[[ STORED DATA, beginning ]]

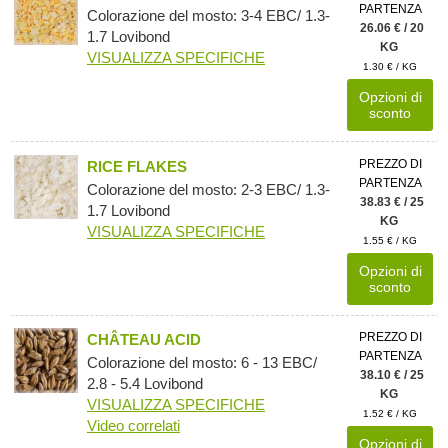
PARTENZA
Colorazione del mosto: 3-4 EBC/ 1.3-
26.06 € / 20
1.7 Lovibond
KG
VISUALIZZA SPECIFICHE
1.30 € / KG
Opzioni di
sconto
PREZZO DI
RICE FLAKES
PARTENZA
Colorazione del mosto: 2-3 EBC/ 1.3-
38.83 € / 25
1.7 Lovibond
KG
VISUALIZZA SPECIFICHE
1.55 € / KG
Opzioni di
sconto
PREZZO DI
CHÂTEAU ACID
PARTENZA
Colorazione del mosto: 6 - 13 EBC/
38.10 € / 25
2.8 - 5.4 Lovibond
KG
VISUALIZZA SPECIFICHE
1.52 € / KG
Video correlati
Opzioni di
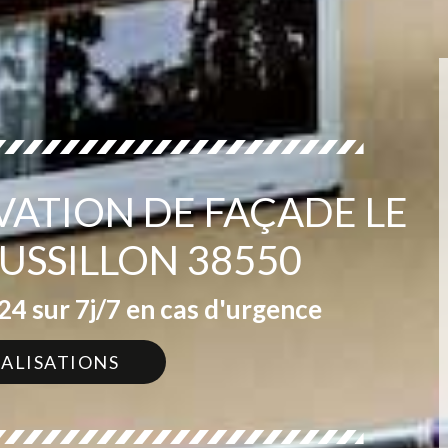
VATION DE FAÇADE LE
USSILLON 38550
4 sur 7j/7 en cas d'urgence
ÉALISATIONS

[[ STORED DATA, end ]]

WORK TO BE COMPLETED
Repeat exactly the line containing "26.06 € / 20" and every line after it through the end of the records, and nothing else. Leave the pictures out.

RESPONSE TO THE EXERCISE
26.06 € / 20
1.7 Lovibond
KG
VISUALIZZA SPECIFICHE
1.30 € / KG
Opzioni di
sconto
PREZZO DI
RICE FLAKES
PARTENZA
Colorazione del mosto: 2-3 EBC/ 1.3-
38.83 € / 25
1.7 Lovibond
KG
VISUALIZZA SPECIFICHE
1.55 € / KG
Opzioni di
sconto
PREZZO DI
CHÂTEAU ACID
PARTENZA
Colorazione del mosto: 6 - 13 EBC/
38.10 € / 25
2.8 - 5.4 Lovibond
KG
VISUALIZZA SPECIFICHE
1.52 € / KG
Video correlati
Opzioni di
VATION DE FAÇADE LE
USSILLON 38550
4 sur 7j/7 en cas d'urgence
ÉALISATIONS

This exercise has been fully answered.